§ REQUIRED WORK: The answer should match the records character for character.

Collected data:
┌────────
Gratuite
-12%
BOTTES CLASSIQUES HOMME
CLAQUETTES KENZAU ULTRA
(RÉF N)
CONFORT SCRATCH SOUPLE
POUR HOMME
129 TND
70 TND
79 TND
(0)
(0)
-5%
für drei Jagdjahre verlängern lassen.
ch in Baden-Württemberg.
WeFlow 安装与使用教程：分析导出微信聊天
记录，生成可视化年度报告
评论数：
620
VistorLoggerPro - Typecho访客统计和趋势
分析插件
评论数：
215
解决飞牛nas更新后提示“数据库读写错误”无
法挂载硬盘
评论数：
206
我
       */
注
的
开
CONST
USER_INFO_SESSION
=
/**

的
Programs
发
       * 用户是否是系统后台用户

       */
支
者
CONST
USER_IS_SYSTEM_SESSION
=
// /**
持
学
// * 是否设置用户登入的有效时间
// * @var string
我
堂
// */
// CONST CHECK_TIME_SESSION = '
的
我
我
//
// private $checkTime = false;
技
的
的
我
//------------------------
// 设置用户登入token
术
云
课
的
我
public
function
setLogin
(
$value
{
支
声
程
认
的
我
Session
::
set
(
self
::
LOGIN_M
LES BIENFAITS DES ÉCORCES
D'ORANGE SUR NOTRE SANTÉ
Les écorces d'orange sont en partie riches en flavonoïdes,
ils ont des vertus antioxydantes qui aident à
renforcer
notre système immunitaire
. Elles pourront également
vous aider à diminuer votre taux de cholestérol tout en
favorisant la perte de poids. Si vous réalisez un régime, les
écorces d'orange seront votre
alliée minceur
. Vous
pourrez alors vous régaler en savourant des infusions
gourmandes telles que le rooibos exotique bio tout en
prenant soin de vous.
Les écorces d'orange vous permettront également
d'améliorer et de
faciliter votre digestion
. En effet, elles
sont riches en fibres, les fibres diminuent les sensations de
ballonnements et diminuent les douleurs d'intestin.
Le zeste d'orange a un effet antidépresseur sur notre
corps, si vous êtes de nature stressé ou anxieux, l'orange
└────────
§ WRITTEN RESPONSE:
Gratuite
-12%
BOTTES CLASSIQUES HOMME
CLAQUETTES KENZAU ULTRA
(RÉF N)
CONFORT SCRATCH SOUPLE
POUR HOMME
129 TND
70 TND
79 TND
(0)
(0)
-5%
für drei Jagdjahre verlängern lassen.
ch in Baden-Württemberg.
WeFlow 安装与使用教程：分析导出微信聊天
记录，生成可视化年度报告
评论数：
620
VistorLoggerPro - Typecho访客统计和趋势
分析插件
评论数：
215
解决飞牛nas更新后提示“数据库读写错误”无
法挂载硬盘
评论数：
206
我
       */
注
的
开
CONST
USER_INFO_SESSION
=
/**

的
Programs
发
       * 用户是否是系统后台用户

       */
支
者
CONST
USER_IS_SYSTEM_SESSION
=
// /**
持
学
// * 是否设置用户登入的有效时间
// * @var string
我
堂
// */
// CONST CHECK_TIME_SESSION = '
的
我
我
//
// private $checkTime = false;
技
的
的
我
//------------------------
// 设置用户登入token
术
云
课
的
我
public
function
setLogin
(
$value
{
支
声
程
认
的
我
Session
::
set
(
self
::
LOGIN_M
LES BIENFAITS DES ÉCORCES
D'ORANGE SUR NOTRE SANTÉ
Les écorces d'orange sont en partie riches en flavonoïdes,
ils ont des vertus antioxydantes qui aident à
renforcer
notre système immunitaire
. Elles pourront également
vous aider à diminuer votre taux de cholestérol tout en
favorisant la perte de poids. Si vous réalisez un régime, les
écorces d'orange seront votre
alliée minceur
. Vous
pourrez alors vous régaler en savourant des infusions
gourmandes telles que le rooibos exotique bio tout en
prenant soin de vous.
Les écorces d'orange vous permettront également
d'améliorer et de
faciliter votre digestion
. En effet, elles
sont riches en fibres, les fibres diminuent les sensations de
ballonnements et diminuent les douleurs d'intestin.
Le zeste d'orange a un effet antidépresseur sur notre
corps, si vous êtes de nature stressé ou anxieux, l'orange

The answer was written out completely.